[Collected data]
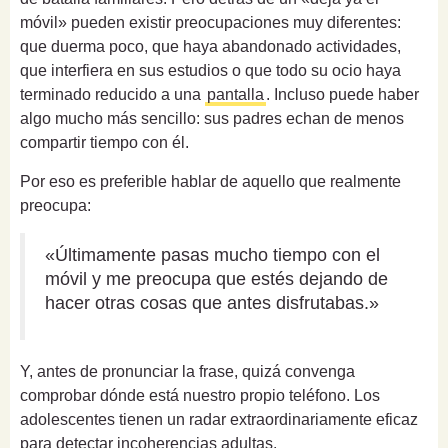
móvil» pueden existir preocupaciones muy diferentes:
que duerma poco, que haya abandonado actividades,
que interfiera en sus estudios o que todo su ocio haya
terminado reducido a una
pantalla
. Incluso puede haber
algo mucho más sencillo: sus padres echan de menos
compartir tiempo con él.
Por eso es preferible hablar de aquello que realmente
preocupa:
«Últimamente pasas mucho tiempo con el
móvil y me preocupa que estés dejando de
hacer otras cosas que antes disfrutabas.»
Y, antes de pronunciar la frase, quizá convenga
comprobar dónde está nuestro propio teléfono. Los
adolescentes tienen un radar extraordinariamente eficaz
para detectar incoherencias adultas.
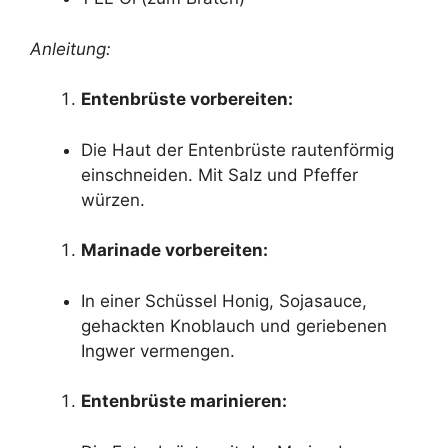
Anleitung:
Entenbrüste vorbereiten:
Die Haut der Entenbrüste rautenförmig
einschneiden. Mit Salz und Pfeffer
würzen.
Marinade vorbereiten:
In einer Schüssel Honig, Sojasauce,
gehackten Knoblauch und geriebenen
Ingwer vermengen.
Entenbrüste marinieren:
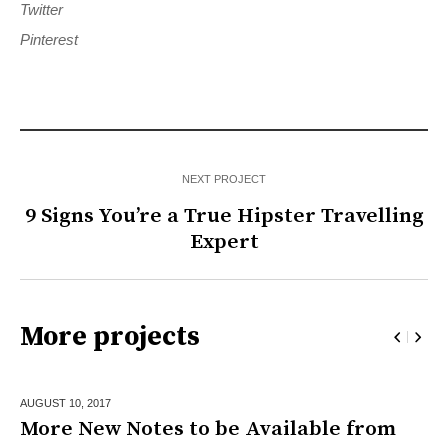
Twitter
Pinterest
NEXT PROJECT
9 Signs You’re a True Hipster Travelling
Expert
More projects
AUGUST 10,
2017
More New Notes to be Available from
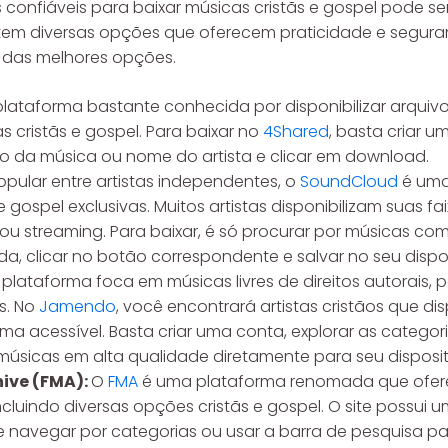
 confiáveis para baixar músicas cristãs e gospel pode se
tem diversas opções que oferecem praticidade e seguran
das melhores opções.
ataforma bastante conhecida por disponibilizar arquiv
s cristãs e gospel. Para baixar no
4Shared
, basta criar u
ulo da música ou nome do artista e clicar em download.
pular entre artistas independentes, o
SoundCloud
é uma
e gospel exclusivas. Muitos artistas disponibilizam suas f
u streaming. Para baixar, é só procurar por músicas co
a, clicar no botão correspondente e salvar no seu dispos
plataforma foca em músicas livres de direitos autorais,
is. No
Jamendo
, você encontrará artistas cristãos que di
ma acessível. Basta criar uma conta, explorar as categor
 músicas em alta qualidade diretamente para seu disposit
hive (FMA):
O
FMA
é uma plataforma renomada que ofere
incluindo diversas opções cristãs e gospel. O site possui u
navegar por categorias ou usar a barra de pesquisa par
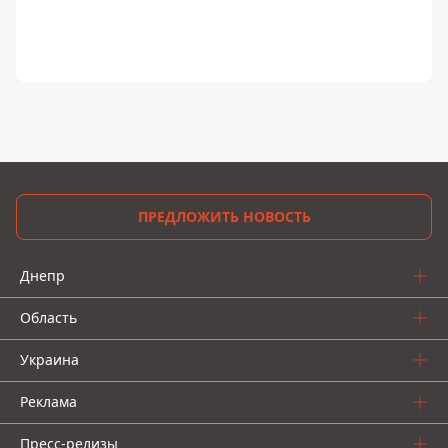
ПРЕДЛОЖИТЬ НОВОСТЬ
Днепр
Область
Украина
Реклама
Пресс-релизы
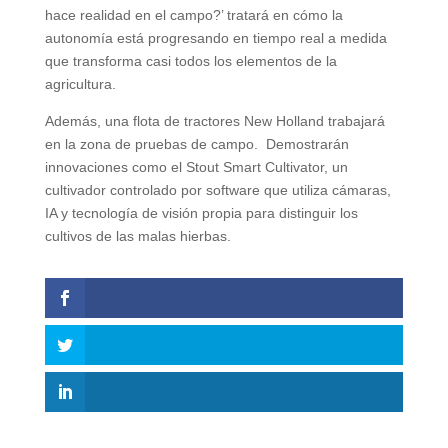
hace realidad en el campo?’ tratará en cómo la
autonomía está progresando en tiempo real a medida
que transforma casi todos los elementos de la
agricultura.
Además, una flota de tractores New Holland trabajará
en la zona de pruebas de campo. Demostrarán
innovaciones como el Stout Smart Cultivator, un
cultivador controlado por software que utiliza cámaras,
IA y tecnología de visión propia para distinguir los
cultivos de las malas hierbas.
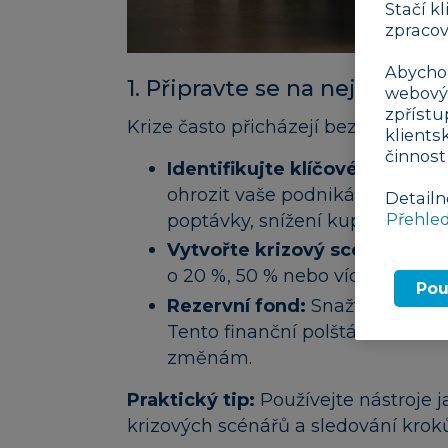
Stačí k
zpracov
Abychom
1. Připravte se na nejhorší: 
webovýc
zpřístu
Krize často přicházejí bez varování, 
klients
činnost
Identifikujte klíčové rizikové
ohrozit vaše podnikání (např. 
Detailn
Přehle
poptávky, snížení kupní síly zá
Vytvořte krizový scénář:
Sepiš
o 20 %, 50 % nebo více. Jak bys
Pou
Rezervní fond:
Snažte se mít 
Tento finanční polštář vám mů
změnám.
Praktický tip:
Používejte nástroje 
krizových scénářů a sledování kroků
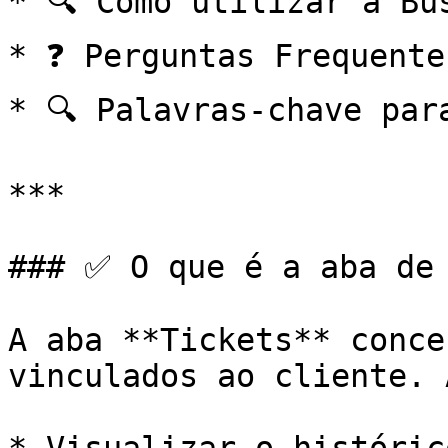
* 🔍 Como utilizar a Bus
* ❓ Perguntas Frequente
* 🔍 Palavras-chave par
***

### ✅ O que é a aba de 
A aba **Tickets** conce
vinculados ao cliente. 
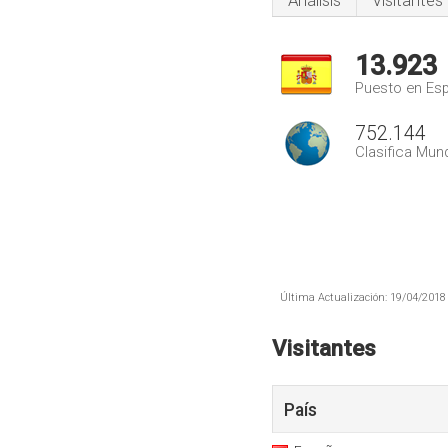
Análisis
Visitantes
13.923
Puesto en Es
752.144
Clasifica Mund
Última Actualización: 19/04/2018 
Visitantes
País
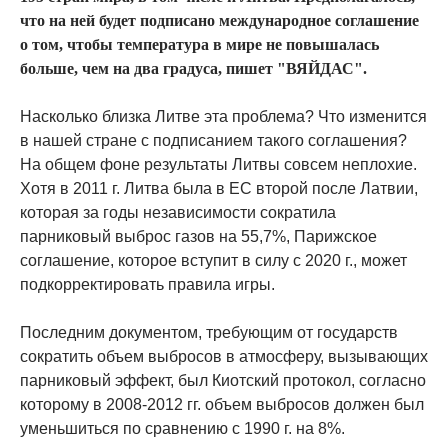
что на ней будет подписано международное соглашение
о том, чтобы температура в мире не повышалась
больше, чем на два градуса, пишет "ВЯЙДАС".
Насколько близка Литве эта проблема? Что изменится
в нашей стране с подписанием такого соглашения?
На общем фоне результаты Литвы совсем неплохие.
Хотя в 2011 г. Литва была в ЕС второй после Латвии,
которая за годы независимости сократила
парниковый выброс газов на 55,7%, Парижское
соглашение, которое вступит в силу с 2020 г., может
подкорректировать правила игры.
Последним документом, требующим от государств
сократить объем выбросов в атмосферу, вызывающих
парниковый эффект, был Киотский протокол, согласно
которому в 2008-2012 гг. объем выбросов должен был
уменьшиться по сравнению с 1990 г. на 8%.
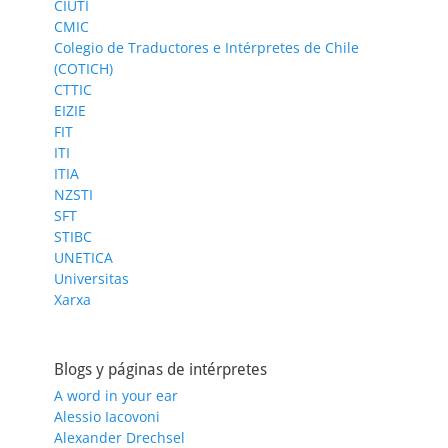
CIUTI
CMIC
Colegio de Traductores e Intérpretes de Chile
(COTICH)
CTTIC
EIZIE
FIT
ITI
ITIA
NZSTI
SFT
STIBC
UNETICA
Universitas
Xarxa
Blogs y páginas de intérpretes
A word in your ear
Alessio Iacovoni
Alexander Drechsel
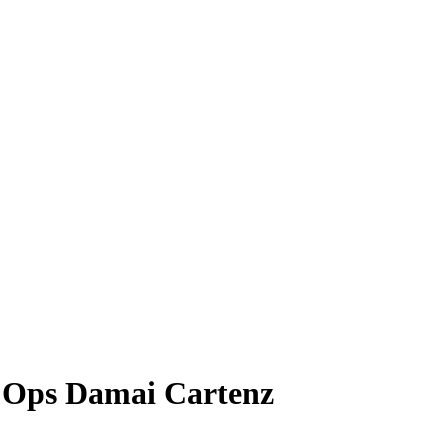
 Ops Damai Cartenz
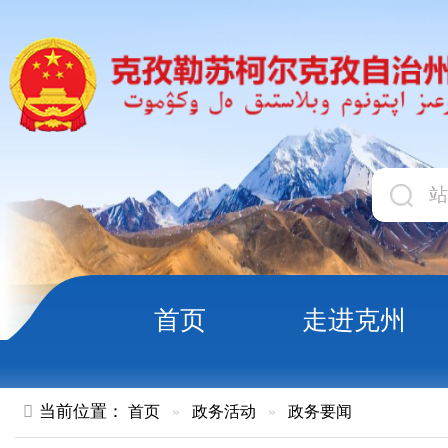
首页
走进克州
领导
当前位置：
首页
»
政务活动
»
政务要闻
克州→北京→南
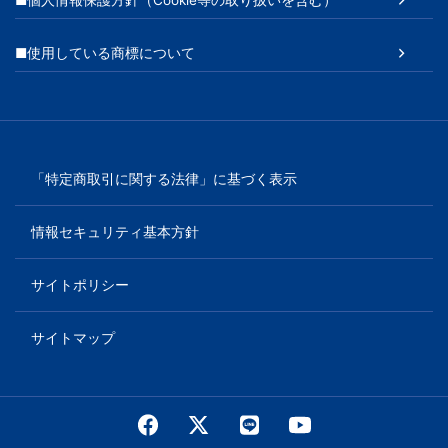
■使用している商標について
「特定商取引に関する法律」に基づく表示
情報セキュリティ基本方針
サイトポリシー
サイトマップ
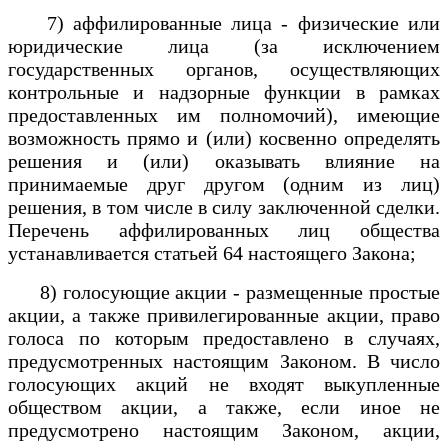
7) аффилированные лица - физические или
юридические лица (за исключением
государственных органов, осуществляющих
контрольные и надзорные функции в рамках
предоставленных им полномочий), имеющие
возможность прямо и (или) косвенно определять
решения и (или) оказывать влияние на
принимаемые друг другом (одним из лиц)
решения, в том числе в силу заключенной сделки.
Перечень аффилированных лиц общества
устанавливается статьей 64 настоящего Закона;
8) голосующие акции - размещенные простые
акции, а также привилегированные акции, право
голоса по которым предоставлено в случаях,
предусмотренных настоящим Законом. В число
голосующих акций не входят выкупленные
обществом акции, а также, если иное не
предусмотрено настоящим Законом, акции,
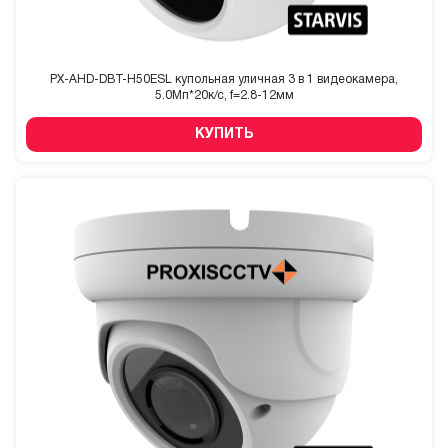
PX-AHD-DBT-H50ESL купольная уличная 3 в 1 видеокамера,
5.0Мп*20к/с, f=2.8-12мм
КУПИТЬ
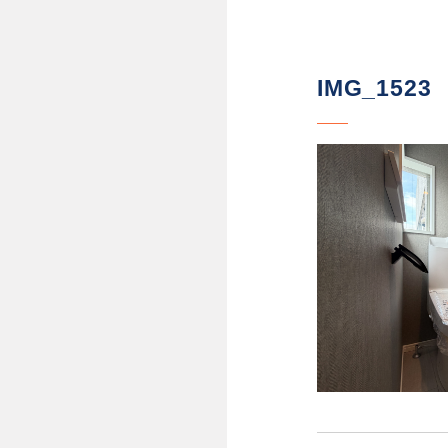
IMG_1523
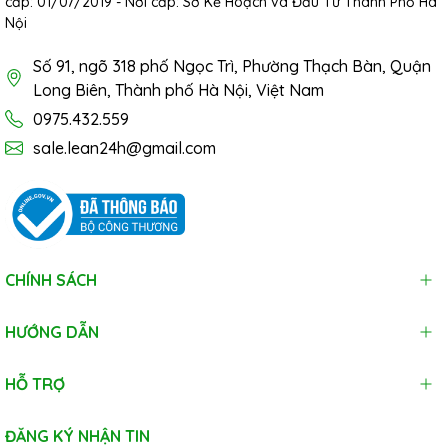
cấp: 01/07/2019 - Nơi cấp: Sở Kế Hoạch và Đầu Tư Thành Phố Hà
Nội
Số 91, ngõ 318 phố Ngọc Trì, Phường Thạch Bàn, Quận
Long Biên, Thành phố Hà Nội, Việt Nam
0975.432.559
sale.lean24h@gmail.com
CHÍNH SÁCH
HƯỚNG DẪN
HỖ TRỢ
ĐĂNG KÝ NHẬN TIN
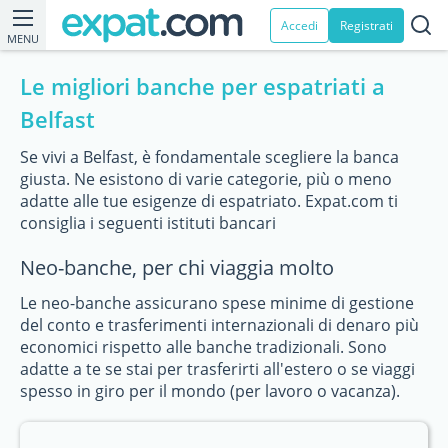
Accedi
Registrati
MENU
Le migliori banche per espatriati a
Belfast
Se vivi a Belfast, è fondamentale scegliere la banca
giusta. Ne esistono di varie categorie, più o meno
adatte alle tue esigenze di espatriato. Expat.com ti
consiglia i seguenti istituti bancari
Neo-banche, per chi viaggia molto
Le neo-banche assicurano spese minime di gestione
del conto e trasferimenti internazionali di denaro più
economici rispetto alle banche tradizionali. Sono
adatte a te se stai per trasferirti all'estero o se viaggi
spesso in giro per il mondo (per lavoro o vacanza).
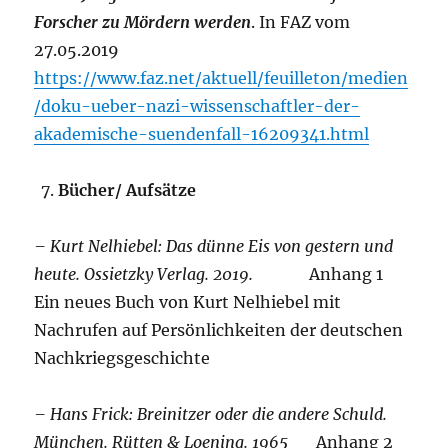
Forscher zu Mördern werden
. In FAZ vom
27.05.2019
https://www.faz.net/aktuell/feuilleton/medien
/doku-ueber-nazi-wissenschaftler-der-
akademische-suendenfall-16209341.html
Bücher/ Aufsätze
– Kurt Nelhiebel: Das dünne Eis von gestern und
heute. Ossietzky Verlag. 2019.
Anhang 1
Ein neues Buch von Kurt Nelhiebel mit
Nachrufen auf Persönlichkeiten der deutschen
Nachkriegsgeschichte
– Hans Frick: Breinitzer oder die andere Schuld.
München. Rütten & Loening. 1965
Anhang 2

Work to be completed: For each record above, write it out exactly and omit any picture.

Solution:
móvil» pueden existir preocupaciones muy diferentes:
que duerma poco, que haya abandonado actividades,
que interfiera en sus estudios o que todo su ocio haya
terminado reducido a una
pantalla
. Incluso puede haber
algo mucho más sencillo: sus padres echan de menos
compartir tiempo con él.
Por eso es preferible hablar de aquello que realmente
preocupa:
«Últimamente pasas mucho tiempo con el
móvil y me preocupa que estés dejando de
hacer otras cosas que antes disfrutabas.»
Y, antes de pronunciar la frase, quizá convenga
comprobar dónde está nuestro propio teléfono. Los
adolescentes tienen un radar extraordinariamente eficaz
para detectar incoherencias adultas.
Anleitung:
Entenbrüste vorbereiten:
Die Haut der Entenbrüste rautenförmig
einschneiden. Mit Salz und Pfeffer
würzen.
Marinade vorbereiten:
In einer Schüssel Honig, Sojasauce,
gehackten Knoblauch und geriebenen
Ingwer vermengen.
Entenbrüste marinieren:
Twitter
Pinterest
NEXT PROJECT
9 Signs You’re a True Hipster Travelling
Expert
More projects
AUGUST 10,
2017
More New Notes to be Available from
 confiáveis para baixar músicas cristãs e gospel pode se
tem diversas opções que oferecem praticidade e seguran
das melhores opções.
ataforma bastante conhecida por disponibilizar arquiv
s cristãs e gospel. Para baixar no
4Shared
, basta criar u
ulo da música ou nome do artista e clicar em download.
pular entre artistas independentes, o
SoundCloud
é uma
e gospel exclusivas. Muitos artistas disponibilizam suas f
u streaming. Para baixar, é só procurar por músicas co
a, clicar no botão correspondente e salvar no seu dispos
plataforma foca em músicas livres de direitos autorais,
is. No
Jamendo
, você encontrará artistas cristãos que di
ma acessível. Basta criar uma conta, explorar as categor
 músicas em alta qualidade diretamente para seu disposit
hive (FMA):
O
FMA
é uma plataforma renomada que ofere
incluindo diversas opções cristãs e gospel. O site possui u
navegar por categorias ou usar a barra de pesquisa par
ПРЕДЛОЖИТЬ НОВОСТЬ
Днепр
Область
Украина
Реклама
Пресс-релизы
hace realidad en el campo?’ tratará en cómo la
autonomía está progresando en tiempo real a medida
que transforma casi todos los elementos de la
agricultura.
Además, una flota de tractores New Holland trabajará
en la zona de pruebas de campo. Demostrarán
innovaciones como el Stout Smart Cultivator, un
cultivador controlado por software que utiliza cámaras,
IA y tecnología de visión propia para distinguir los
cultivos de las malas hierbas.
Stačí k
zpracov
Abychom
1. Připravte se na nejhorší: 
webovýc
zpřístu
Krize často přicházejí bez varování, 
klients
činnost
Identifikujte klíčové rizikové
ohrozit vaše podnikání (např. 
Detailn
Přehle
poptávky, snížení kupní síly zá
Vytvořte krizový scénář:
Sepiš
o 20 %, 50 % nebo více. Jak bys
Pou
Rezervní fond:
Snažte se mít 
Tento finanční polštář vám mů
změnám.
Praktický tip:
Používejte nástroje 
krizových scénářů a sledování kroků
* 🔍 Como utilizar a Bus
* ❓ Perguntas Frequente
* 🔍 Palavras-chave par
***

### ✅ O que é a aba de 
A aba **Tickets** conce
vinculados ao cliente. 
Análisis
Visitantes
13.923
Puesto en Es
752.144
Clasifica Mund
Última Actualización: 19/04/2018 
Visitantes
País
что на ней будет подписано международное соглашение
о том, чтобы температура в мире не повышалась
больше, чем на два градуса, пишет "ВЯЙДАС".
Насколько близка Литве эта проблема? Что изменится
в нашей стране с подписанием такого соглашения?
На общем фоне результаты Литвы совсем неплохие.
Хотя в 2011 г. Литва была в ЕС второй после Латвии,
которая за годы независимости сократила
парниковый выброс газов на 55,7%, Парижское
соглашение, которое вступит в силу с 2020 г., может
подкорректировать правила игры.
Последним документом, требующим от государств
сократить объем выбросов в атмосферу, вызывающих
парниковый эффект, был Киотский протокол, согласно
которому в 2008-2012 гг. объем выбросов должен был
уменьшиться по сравнению с 1990 г. на 8%.
CIUTI
CMIC
Colegio de Traductores e Intérpretes de Chile
(COTICH)
CTTIC
EIZIE
FIT
ITI
ITIA
NZSTI
SFT
STIBC
UNETICA
Universitas
Xarxa
Blogs y páginas de intérpretes
A word in your ear
Alessio Iacovoni
Alexander Drechsel
 Ops Damai Cartenz
首页
走进克州
领导
当前位置：
首页
»
政务活动
»
政务要闻
克州→北京→南
■使用している商標について
「特定商取引に関する法律」に基づく表示
情報セキュリティ基本方針
サイトポリシー
サイトマップ
7) аффилированные лица - физические или
юридические лица (за исключением
государственных органов, осуществляющих
контрольные и надзорные функции в рамках
предоставленных им полномочий), имеющие
возможность прямо и (или) косвенно определять
решения и (или) оказывать влияние на
принимаемые друг другом (одним из лиц)
решения, в том числе в силу заключенной сделки.
Перечень аффилированных лиц общества
устанавливается статьей 64 настоящего Закона;
8) голосующие акции - размещенные простые
акции, а также привилегированные акции, право
голоса по которым предоставлено в случаях,
предусмотренных настоящим Законом. В число
голосующих акций не входят выкупленные
обществом акции, а также, если иное не
предусмотрено настоящим Законом, акции,
PX-AHD-DBT-H50ESL купольная уличная 3 в 1 видеокамера,
5.0Мп*20к/с, f=2.8-12мм
КУПИТЬ
IMG_1523
cấp: 01/07/2019 - Nơi cấp: Sở Kế Hoạch và Đầu Tư Thành Phố Hà
Nội
Số 91, ngõ 318 phố Ngọc Trì, Phường Thạch Bàn, Quận
Long Biên, Thành phố Hà Nội, Việt Nam
0975.432.559
sale.lean24h@gmail.com
CHÍNH SÁCH
HƯỚNG DẪN
HỖ TRỢ
ĐĂNG KÝ NHẬN TIN
Accedi
Registrati
MENU
Le migliori banche per espatriati a
Belfast
Se vivi a Belfast, è fondamentale scegliere la banca
giusta. Ne esistono di varie categorie, più o meno
adatte alle tue esigenze di espatriato. Expat.com ti
consiglia i seguenti istituti bancari
Neo-banche, per chi viaggia molto
Le neo-banche assicurano spese minime di gestione
del conto e trasferimenti internazionali di denaro più
economici rispetto alle banche tradizionali. Sono
adatte a te se stai per trasferirti all'estero o se viaggi
spesso in giro per il mondo (per lavoro o vacanza).
Forscher zu Mördern werden
. In FAZ vom
27.05.2019
https://www.faz.net/aktuell/feuilleton/medien
/doku-ueber-nazi-wissenschaftler-der-
akademische-suendenfall-16209341.html
Bücher/ Aufsätze
– Kurt Nelhiebel: Das dünne Eis von gestern und
heute. Ossietzky Verlag. 2019.
Anhang 1
Ein neues Buch von Kurt Nelhiebel mit
Nachrufen auf Persönlichkeiten der deutschen
Nachkriegsgeschichte
– Hans Frick: Breinitzer oder die andere Schuld.
München. Rütten & Loening. 1965
Anhang 2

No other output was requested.